Да не домой, прямо в больницу. Заражение крови. Ржавые гвозди нарубили метзаводские в поджиг.

Эх и дали бы мы за Оплюню, да взрослые принялись за нас. Перепороли, в милицию потаскали, чтоб на Татарку выйти, где там. Конная милиция патрулирует, разгоняет, чуть соберешься. А втихую что за война. Поймаем, изметелим одного-двух. Так ведь не то.

А потом воевать как-то интерес пропал. Взрослые о войне говорить перестали. Заняли их новые заботы, а нас новые игры. Нам еще играй да играй. В школу только ходить начали.

ПЕРВЫЙ РАЗ В ПЕРВЫЙ КЛАСС

Записали меня в школу. К превеликой моей радости на слезную зависть братишке. Подумать только! Всю жизнь вместе, а тут…
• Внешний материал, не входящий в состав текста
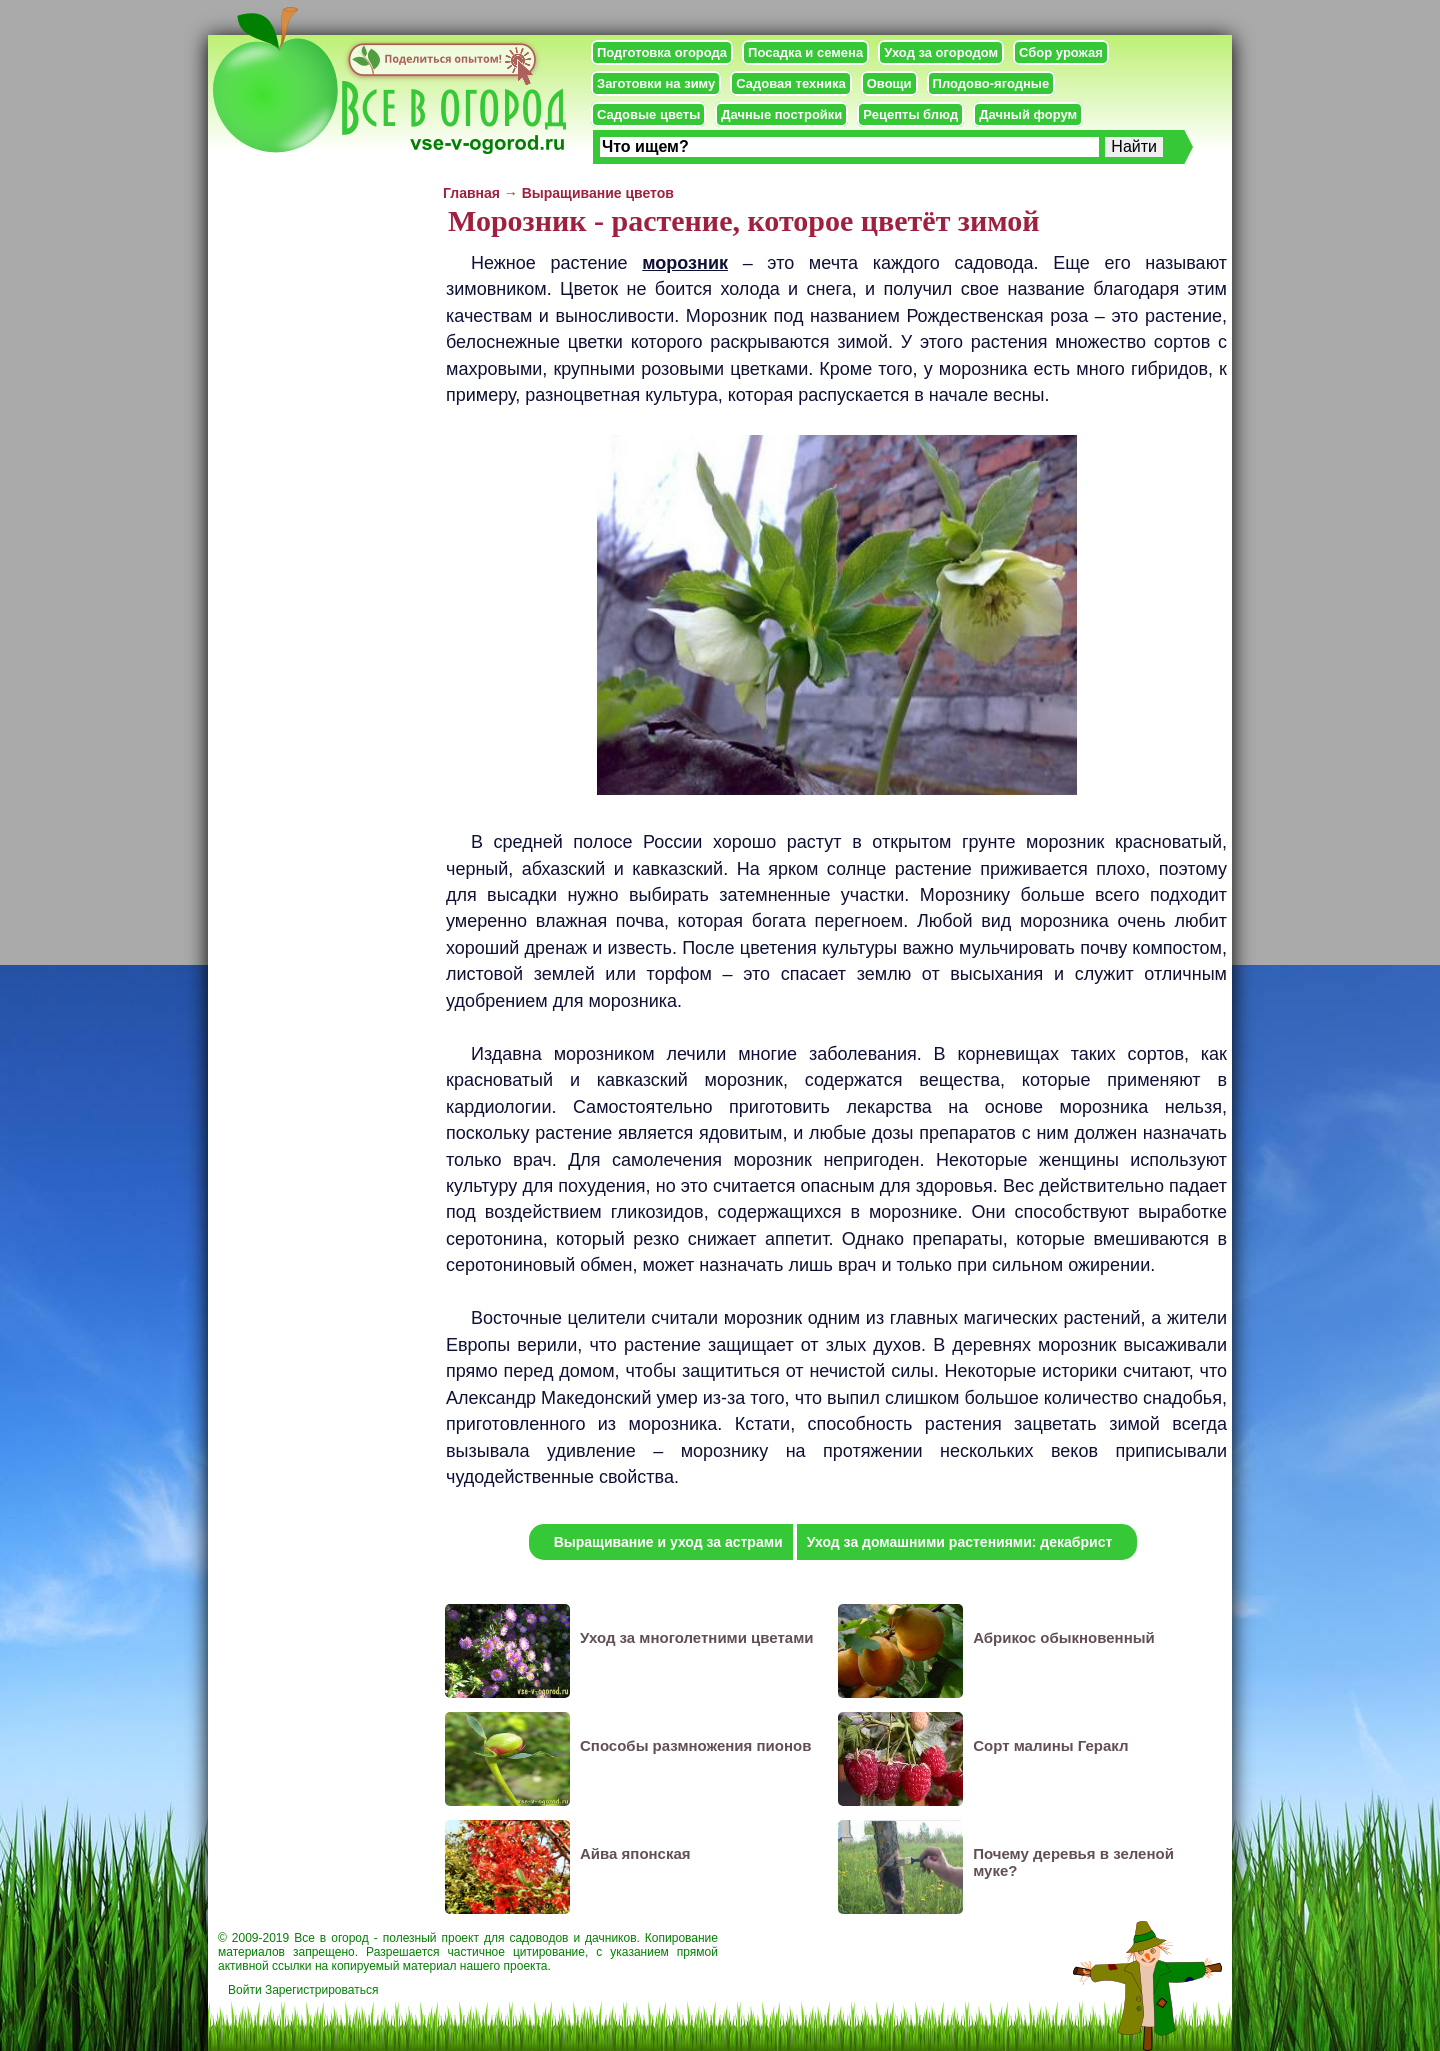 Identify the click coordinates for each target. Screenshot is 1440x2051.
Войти (245, 1990)
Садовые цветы (648, 114)
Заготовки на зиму (656, 83)
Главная (471, 193)
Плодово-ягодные (991, 83)
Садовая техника (790, 83)
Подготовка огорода (662, 52)
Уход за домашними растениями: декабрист (960, 1542)
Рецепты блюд (910, 114)
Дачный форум (1028, 114)
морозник (685, 263)
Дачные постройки (781, 114)
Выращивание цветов (598, 193)
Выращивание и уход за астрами (668, 1542)
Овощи (889, 83)
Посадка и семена (805, 52)
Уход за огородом (941, 52)
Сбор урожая (1061, 52)
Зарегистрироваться (321, 1990) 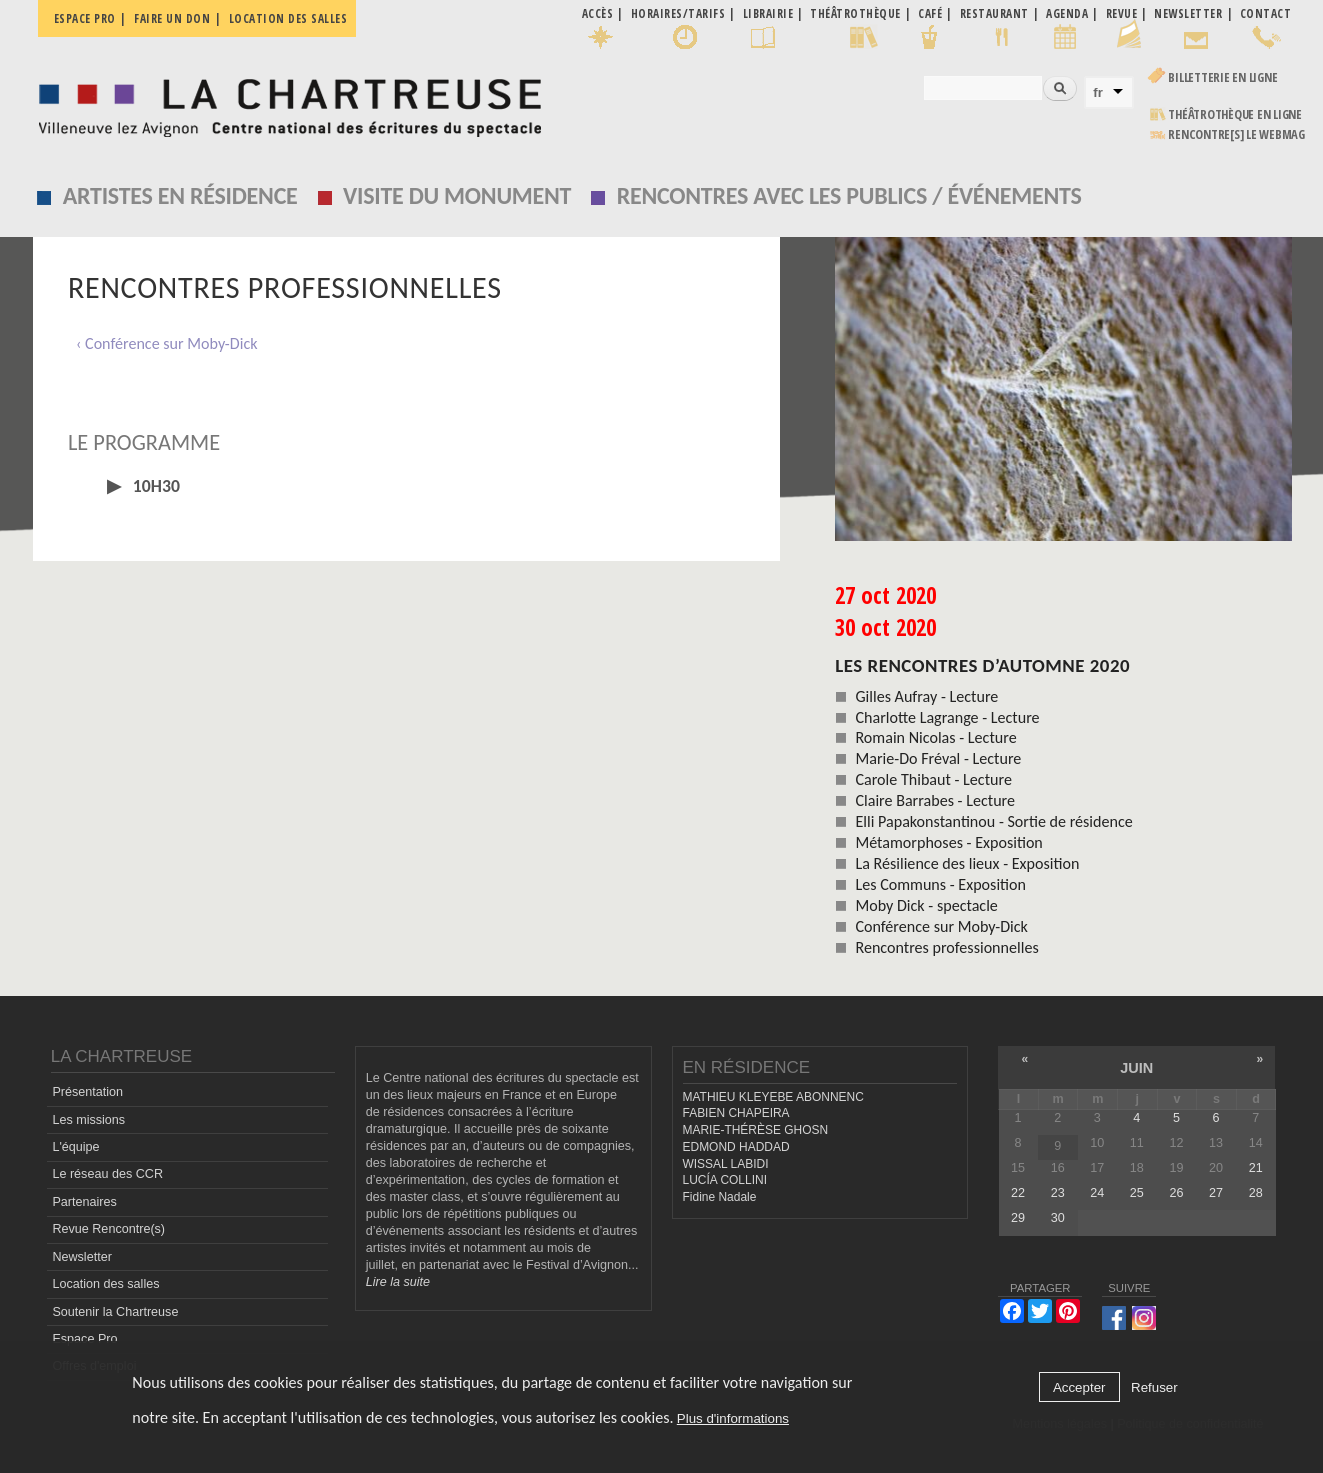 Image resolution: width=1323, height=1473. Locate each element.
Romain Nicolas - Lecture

Про себя-то я считал, учить меня особо нечему. Читать умею не по складам, а вслух и без запинки. Что там считать – складывать и вычитать. Правда, писать не пишу. Мама не разрешает, боится, почерк испорчу.

Мне почему в школу хотелось. Дом она занимала самый большой в поселке. Четыре ряда окон. И каждое со все наши окна.

Здесь госпиталь был, а как война кончилась, раненых не стало, дом и отдали под школу. Ну, не весь дом, низ заняла ремеслуха, над ней разные организации, а самую верхотуру отвели под классы.

Ох, и долгое выпало то лето: и тянется, и тянется, а ты жди. Одна радость – брата дразнить.

Но настал и этот вечер, когда мама сказала:

– Ну-ка спать ложись. Ничего не рано. Завтра в школу.

В школу меня повел Артурка. Он уже во втором учится, все знает.

Сначала Артурка вел меня за ручку. Как маленького, велели так. Потом ему надоело, отпустил. А у ключика и говорит:

– Давай страданем. Свернем подсолнушек. Тут до обеда дрыхнут.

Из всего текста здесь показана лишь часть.